A highly accurate heuristic algorithm for the haplotype assembly problem.

机构信息

Department of Computer Science, City University of Hong Kong, Kowloon, Hong Kong.

出版信息

BMC Genomics. 2013;14 Suppl 2(Suppl 2):S2. doi: 10.1186/1471-2164-14-S2-S2. Epub 2013 Feb 15.

Abstract

BACKGROUND

Single nucleotide polymorphisms (SNPs) are the most common form of genetic variation in human DNA. The sequence of SNPs in each of the two copies of a given chromosome in a diploid organism is referred to as a haplotype. Haplotype information has many applications such as gene disease diagnoses, drug design, etc. The haplotype assembly problem is defined as follows: Given a set of fragments sequenced from the two copies of a chromosome of a single individual, and their locations in the chromosome, which can be pre-determined by aligning the fragments to a reference DNA sequence, the goal here is to reconstruct two haplotypes (h1, h2) from the input fragments.
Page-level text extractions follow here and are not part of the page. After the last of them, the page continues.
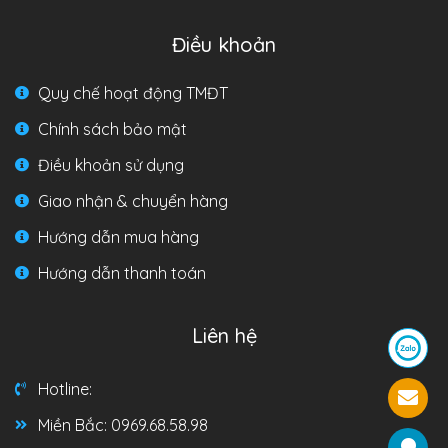
Điều khoản
Quy chế hoạt động TMĐT
Chính sách bảo mật
Điều khoản sử dụng
Giao nhận & chuyển hàng
Hướng dẫn mua hàng
Hướng dẫn thanh toán
Liên hệ
Hotline:
Miền Bắc: 0969.68.58.98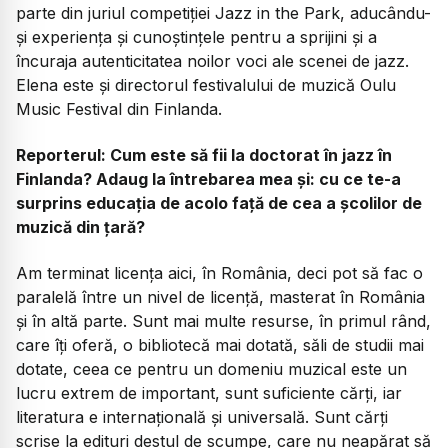
parte din juriul competiției Jazz in the Park, aducându-
și experiența și cunoștințele pentru a sprijini și a
încuraja autenticitatea noilor voci ale scenei de jazz.
Elena este și directorul festivalului de muzică Oulu
Music Festival din Finlanda.
Reporterul: Cum este să fii la doctorat în jazz în
Finlanda? Adaug la întrebarea mea și: cu ce te-a
surprins educația de acolo față de cea a școlilor de
muzică din țară?
Am terminat licența aici, în România, deci pot să fac o
paralelă între un nivel de licență, masterat în România
și în altă parte. Sunt mai multe resurse, în primul rând,
care îți oferă, o bibliotecă mai dotată, săli de studii mai
dotate, ceea ce pentru un domeniu muzical este un
lucru extrem de important, sunt suficiente cărți, iar
literatura e internațională și universală. Sunt cărți
scrise la edituri destul de scumpe, care nu neapărat să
Existing algorithms do not work well when the error rate of fragments is high. Here we design an algorithm that can give accurate solutions, even if the error rate of fragments is high.

RESULTS

We first give a dynamic programming algorithm that can give exact solutions to the haplotype assembly problem. The time complexity of the algorithm is O(n × 2t × t), where n is the number of SNPs, and t is the maximum coverage of a SNP site. The algorithm is slow when t is large. To solve the problem when t is large, we further propose a heuristic algorithm on the basis of the dynamic programming algorithm. Experiments show that our heuristic algorithm can give very accurate solutions.

CONCLUSIONS

We have tested our algorithm on a set of benchmark datasets. Experiments show that our algorithm can give very accurate solutions. It outperforms most of the existing programs when the error rate of the input fragments is high.

摘要

背景

单核苷酸多态性(SNPs)是人类 DNA 中最常见的遗传变异形式。在二倍体生物中,给定染色体的两个副本中 SNP 的序列被称为单倍型。单倍型信息有许多应用,如基因疾病诊断、药物设计等。单倍型组装问题定义如下:给定从单个个体的两条染色体的片段测序,并给定它们在染色体中的位置,这些位置可以通过将片段与参考 DNA 序列对齐来预先确定,目标是从输入片段重建两个单倍型(h1、h2)。现有的算法在片段错误率高时效果不佳。在这里,我们设计了一种即使在片段错误率高的情况下也能给出准确解决方案的算法。

结果

我们首先给出了一种可以为单倍型组装问题提供精确解的动态规划算法。该算法的时间复杂度为 O(n×2t×t),其中 n 是 SNP 的数量,t 是 SNP 位点的最大覆盖度。当 t 较大时,算法较慢。为了解决 t 较大时的问题,我们在动态规划算法的基础上进一步提出了一种启发式算法。实验表明,我们的启发式算法可以给出非常准确的解决方案。

结论

我们在一组基准数据集上测试了我们的算法。实验表明,我们的算法可以给出非常准确的解决方案。当输入片段的错误率较高时,它优于大多数现有程序。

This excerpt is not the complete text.